Snowplow has the concept of upfront data validation: you get to decide what your data should look like, and data that does not match your definitions is classified as "bad data". Detailed information on the different failure types can be found in the technical documentation.
This bad data is not simply dropped, but rather loaded into dedicated locations so you can understand what went wrong and how your tracking implementation or your data structure definitions need to be updated to resolve the issue. This approach ensures you don't need to waste time cleaning data but can instead rely on Snowplow delivering only the highest quality data to you.
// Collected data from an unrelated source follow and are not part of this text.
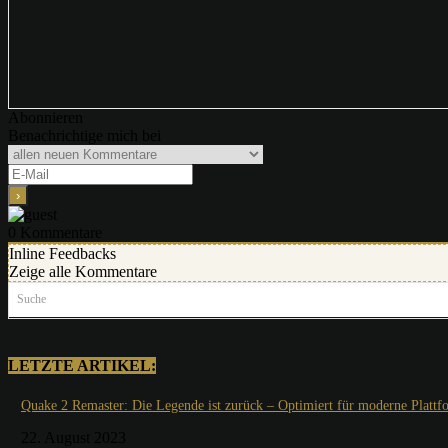
Abonnieren
Benachrichtige mich bei
0
Kommentare
Inline Feedbacks
Zeige alle Kommentare
Suche
LETZTE ARTIKEL:
Quake 2 Remaster: Die Legende ist zurück – Optimiert für moderne Plattf
22. August 2023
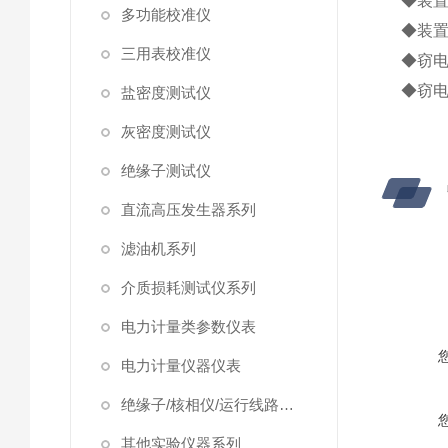
◆装置
多功能校准仪
◆装
三用表校准仪
◆窃
◆窃
盐密度测试仪
灰密度测试仪
绝缘子测试仪
直流高压发生器系列
滤油机系列
介质损耗测试仪系列
电力计量类参数仪表
电力计量仪器仪表
绝缘子/核相仪/运行线路试验仪器
其他实验仪器系列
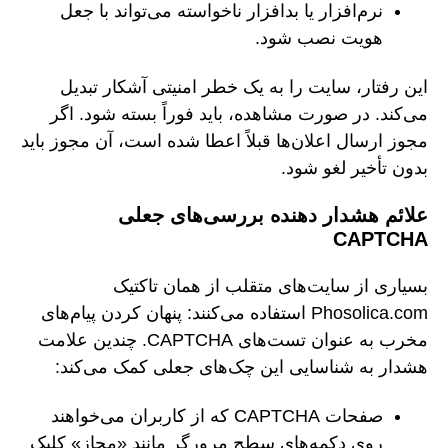
نرم‌افزار یا بدافزار ناخواسته می‌تواند با جعل
هویت نصب شود.
این رفتار، سایت را به یک خطر امنیتی آشکار تبدیل
می‌کند. در صورت مشاهده، باید فوراً بسته شود. اگر
مجوز ارسال اعلان‌ها قبلاً اعطا شده است، آن مجوز باید
بدون تأخیر لغو شود.
علائم هشدار دهنده بررسی‌های جعلی
CAPTCHA
بسیاری از سایت‌های متقلب از همان تاکتیک
Phosolica.com استفاده می‌کنند: پنهان کردن پیام‌های
مخرب به عنوان تست‌های CAPTCHA. چندین علامت
هشدار به شناسایی این چک‌های جعلی کمک می‌کند:
صفحات CAPTCHA که از کاربران می‌خواهند
روی دکمه‌های سطح مرورگر مانند «مجاز» کلیک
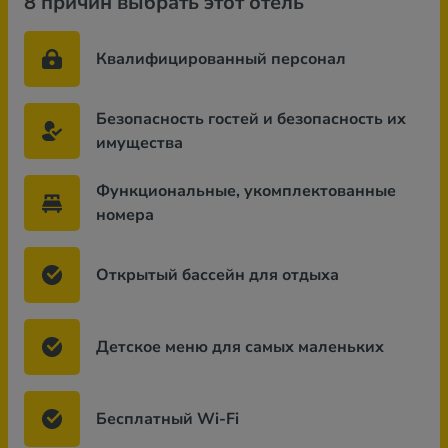
8 причин выбрать этот отель
Квалифицированный персонал
Безопасность гостей и безопасность их
имущества
Функциональные, укомплектованные
номера
Открытый бассейн для отдыха
Детское меню для самых маленьких
Бесплатный Wi-Fi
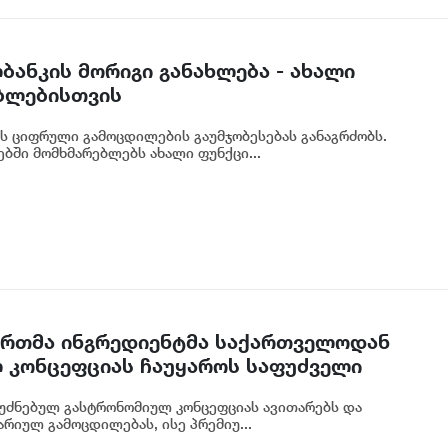
ბანკის მორიგი განახლება - ახალი
ბლებისთვის
ს ციფრული გამოცდილების გაუმჯობესებას განაგრძობს.
ბში მომხმარებლებს ახალი ფუნქცი...
 ერთმა ინგრედიენტმა საქართველოდან
 კონცეფციას ჩაუყაროს საფუძველი
უძნებულ გასტრონომიულ კონცეფციას ავითარებს და
რიულ გამოცდილებას, ისე პრემიუ...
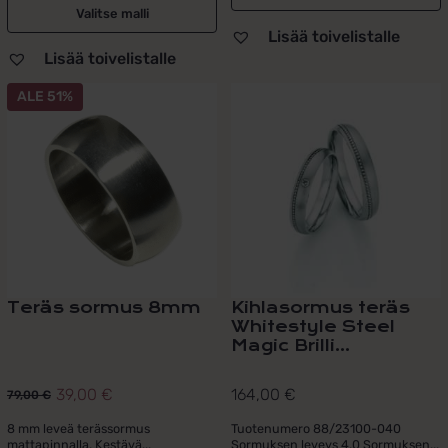
Valitse malli
Lisää toivelistalle
Lisää toivelistalle
Tällä
ALE 51%
tuotteella
on
useampi
muunnelma.
Voit
tehdä
valinnat
tuotteen
sivulla.
Teräs sormus 8mm
Kihlasormus teräs
Whitestyle Steel
Magic Brilli...
39,00
€
164,00
€
79,00
€
Alkuperäinen
Nykyinen
hinta
hinta
8 mm leveä terässormus
Tuotenumero 88/23100-040
mattapinnalla. Kestävä...
Sormuksen leveys 4,0 Sormuksen...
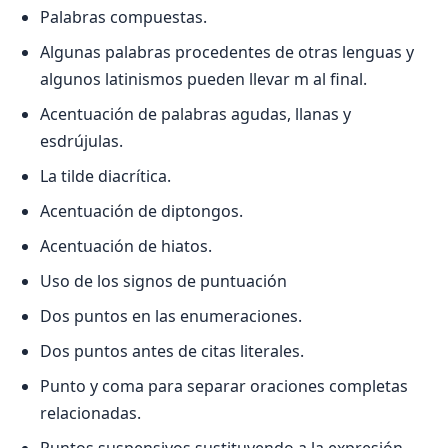
Palabras compuestas.
Algunas palabras procedentes de otras lenguas y
algunos latinismos pueden llevar m al final.
Acentuación de palabras agudas, llanas y
esdrújulas.
La tilde diacrítica.
Acentuación de diptongos.
Acentuación de hiatos.
Uso de los signos de puntuación
Dos puntos en las enumeraciones.
Dos puntos antes de citas literales.
Punto y coma para separar oraciones completas
relacionadas.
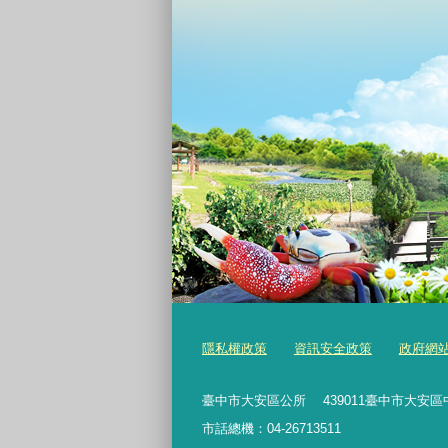
隱私權政策
資訊安全政策
政府網
臺中市大安區公所 439011臺中市大安區
市話總機：04-26713511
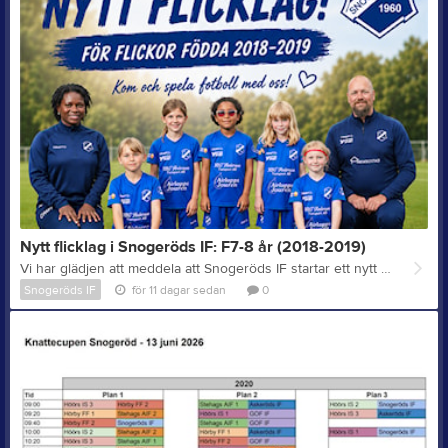
Nytt flicklag i Snogeröds IF: F7-8 år (2018-2019)
Vi har glädjen att meddela att Snogeröds IF startar ett nytt fotbollslag för flickor födda 2018-2019 i höst! Första träningen: Onsdag 12 augusti Kl. 17:30-18:30 Snogeröds Idrottsplats Därefter tränar laget varje onsdag kl. 17:30-18:30. Vi hoppas att många tjejer vill komma och prova på fotboll tillsammans med oss. Ingen tidigare erfarenhet krävs – alla är varmt välkomna! Lagets tränare är: Pia Sjöholm pia.sjoholm@hotmail.com 073-402 91 72 Chrystelle Petersson chrystelle.boni@gmail.com 070-426 79 08 Har ni frågor är ni varmt välkomna att kontakta någon av tränarna. Hjälp gärna till att sprida informationen till familjer som kan vara intresserade! Vi ser fram emot en rolig höstsäsong tillsammans! Med vänliga hälsningar Snogeröds IF
Snogeröds IF
för 11 dagar sedan
0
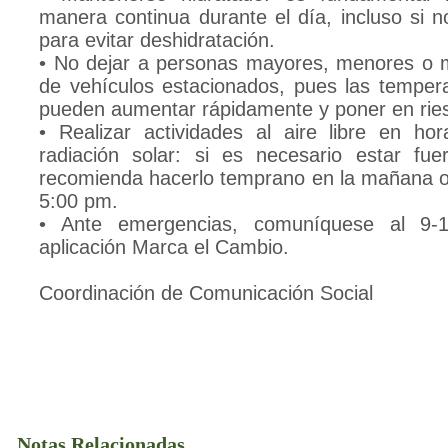
manera continua durante el día, incluso si n
para evitar deshidratación.
• No dejar a personas mayores, menores o 
de vehículos estacionados, pues las temperat
pueden aumentar rápidamente y poner en ries
• Realizar actividades al aire libre en ho
radiación solar: si es necesario estar fu
recomienda hacerlo temprano en la mañana o
5:00 pm.
• Ante emergencias, comuníquese al 9-1-
aplicación Marca el Cambio.
Coordinación de Comunicación Social
Notas Relacionadas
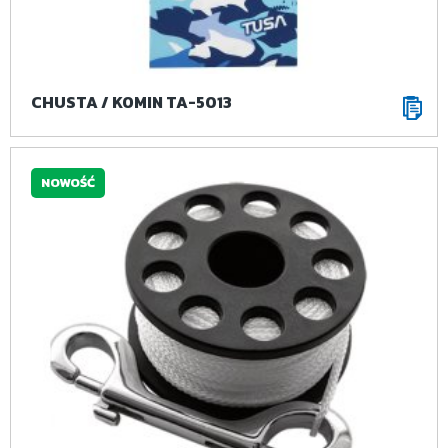
CHUSTA / KOMIN TA-5013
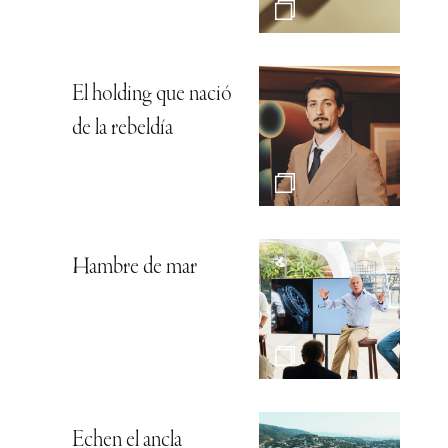
El holding que nació
de la rebeldía
Hambre de mar
Echen el ancla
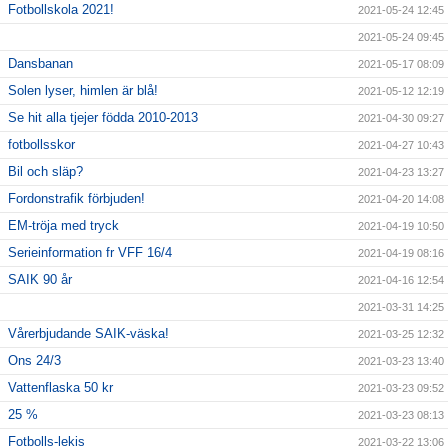
Fotbollskola 2021!
2021-05-24 12:45
2021-05-24 09:45
Dansbanan
2021-05-17 08:09
Solen lyser, himlen är blå!
2021-05-12 12:19
Se hit alla tjejer födda 2010-2013
2021-04-30 09:27
fotbollsskor
2021-04-27 10:43
Bil och släp?
2021-04-23 13:27
Fordonstrafik förbjuden!
2021-04-20 14:08
EM-tröja med tryck
2021-04-19 10:50
Serieinformation fr VFF 16/4
2021-04-19 08:16
SAIK 90 år
2021-04-16 12:54
2021-03-31 14:25
Vårerbjudande SAIK-väska!
2021-03-25 12:32
Ons 24/3
2021-03-23 13:40
Vattenflaska 50 kr
2021-03-23 09:52
25 %
2021-03-23 08:13
Fotbolls-lekis
2021-03-22 13:06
Snowplow BDP comes with a dedicated failed events monitoring tool, you can take a look at it in the documentation. With Try Snowplow, failed events are loaded into a
badrows schema for monitoring and analysing. This recipe will teach you how to access and understand any bad Snowplow data you might have collected.
What you'll be doing
Checking if you have bad data
You can see the different bad data tables by running the following query:
SELECT * FROM information_schema.tables
WHERE table_schema = 'badrows';
Please note that not all bad data is actually a source of concern. For example, if you navigate directly to your collector endpoint, you will generate a bad request. Therefore, certain types of bad events can be ignored. For more detail on the different failure types, check out the technical documentation.
In this recipe, you will focus on schema violations, i.e. errors that occur because data is not tracked as expected. To check if you already have any existing schema violations, you can run the following query:
SELECT COUNT(*) AS bad_events FROM badrows.com_snowplowanalytics_snowplow_badrows_schema_violations_2;
Please note that an issue with an entity attached to an event will cause the entire event to fail. More information on Snowplow's events and entities can be found here.
Generating bad data (optional)
If you do not have any bad data yet, you can send some on purpose to see what it looks like. For example, you could send an event with a schema that does not exist:
"example_field": "This is a bad data test!"
Alternatively, if you have already implemented one of the recipes that involve implementing a custom event or entity, you could try updating the tracking code to purposefully cause bad data. For example, if you have instrumented the marketing attribution recipe, you could change the conversion event, either by sending an incorrect type for one property:
"value": "10" // this is meant to be an integer
Or by making a property larger than allowed:
"name": "This property is only meant to be 255 characters long. When you send a value that is longer, the event will fail validation and end up as a bad event. In this case that is on purpose, as an exercise to understand Snowplow's concept of bad data. In real life, bad data typically means you need to either update your data structure definitions or your tracking code to resolve the issue."
The custom event in this example does not have any required properties, but if the event you have already instrumented does, you can also try omitting those.
Understanding your bad data
Once you have confirmed you have bad data, you want to understand what it means and where it comes from. The following query shows you how many bad events you have by schema (data structure) and error type:
"failure.messages"->0->'error'->'error' AS error,
"failure.messages"->0->'schemaKey' AS schema,
count(*) AS bad_events
GROUP BY 1,2
ORDER BY 3 DESC
Common error types include:
- Resolution errors: the schema cannot be found
- Validation errors: a property in the event or entity does not match its definition in the schema, or is not defined in the schema at all
Other useful fields in this table are:
"payload.enriched.collector_tstamp": the time at which the event was collected
"payload.enriched.unstruct_event": the custom event payload
"payload.enriched.contexts": the entities payload
"payload.raw.parameters": the entire request payload
This information allows you to understand where these bad events are being generated, and therefore to resolve the issue and ensure that you are collecting high quality data you can trust.
Learn more about how Snowplow processes data
This recipe has focused on understanding bad data resulting from tracking issues. However, as part of pipeline processing events aren't just validated, they are also enriched. Enrichment allows you to add more information to each event in real time, based on first and third party sources. But the enrichment process can also lead to failed events, for example when an API that is being called is not available.
Try Snowplow comes with a set of standard enrichments enabled out of the box:
- Campaign attribution
- Referer parser
- UA parser
- PII Pseudonymization
To see the full list of enrichments available with Snowplow BDP, including the customizable enrichments, check out the documentation.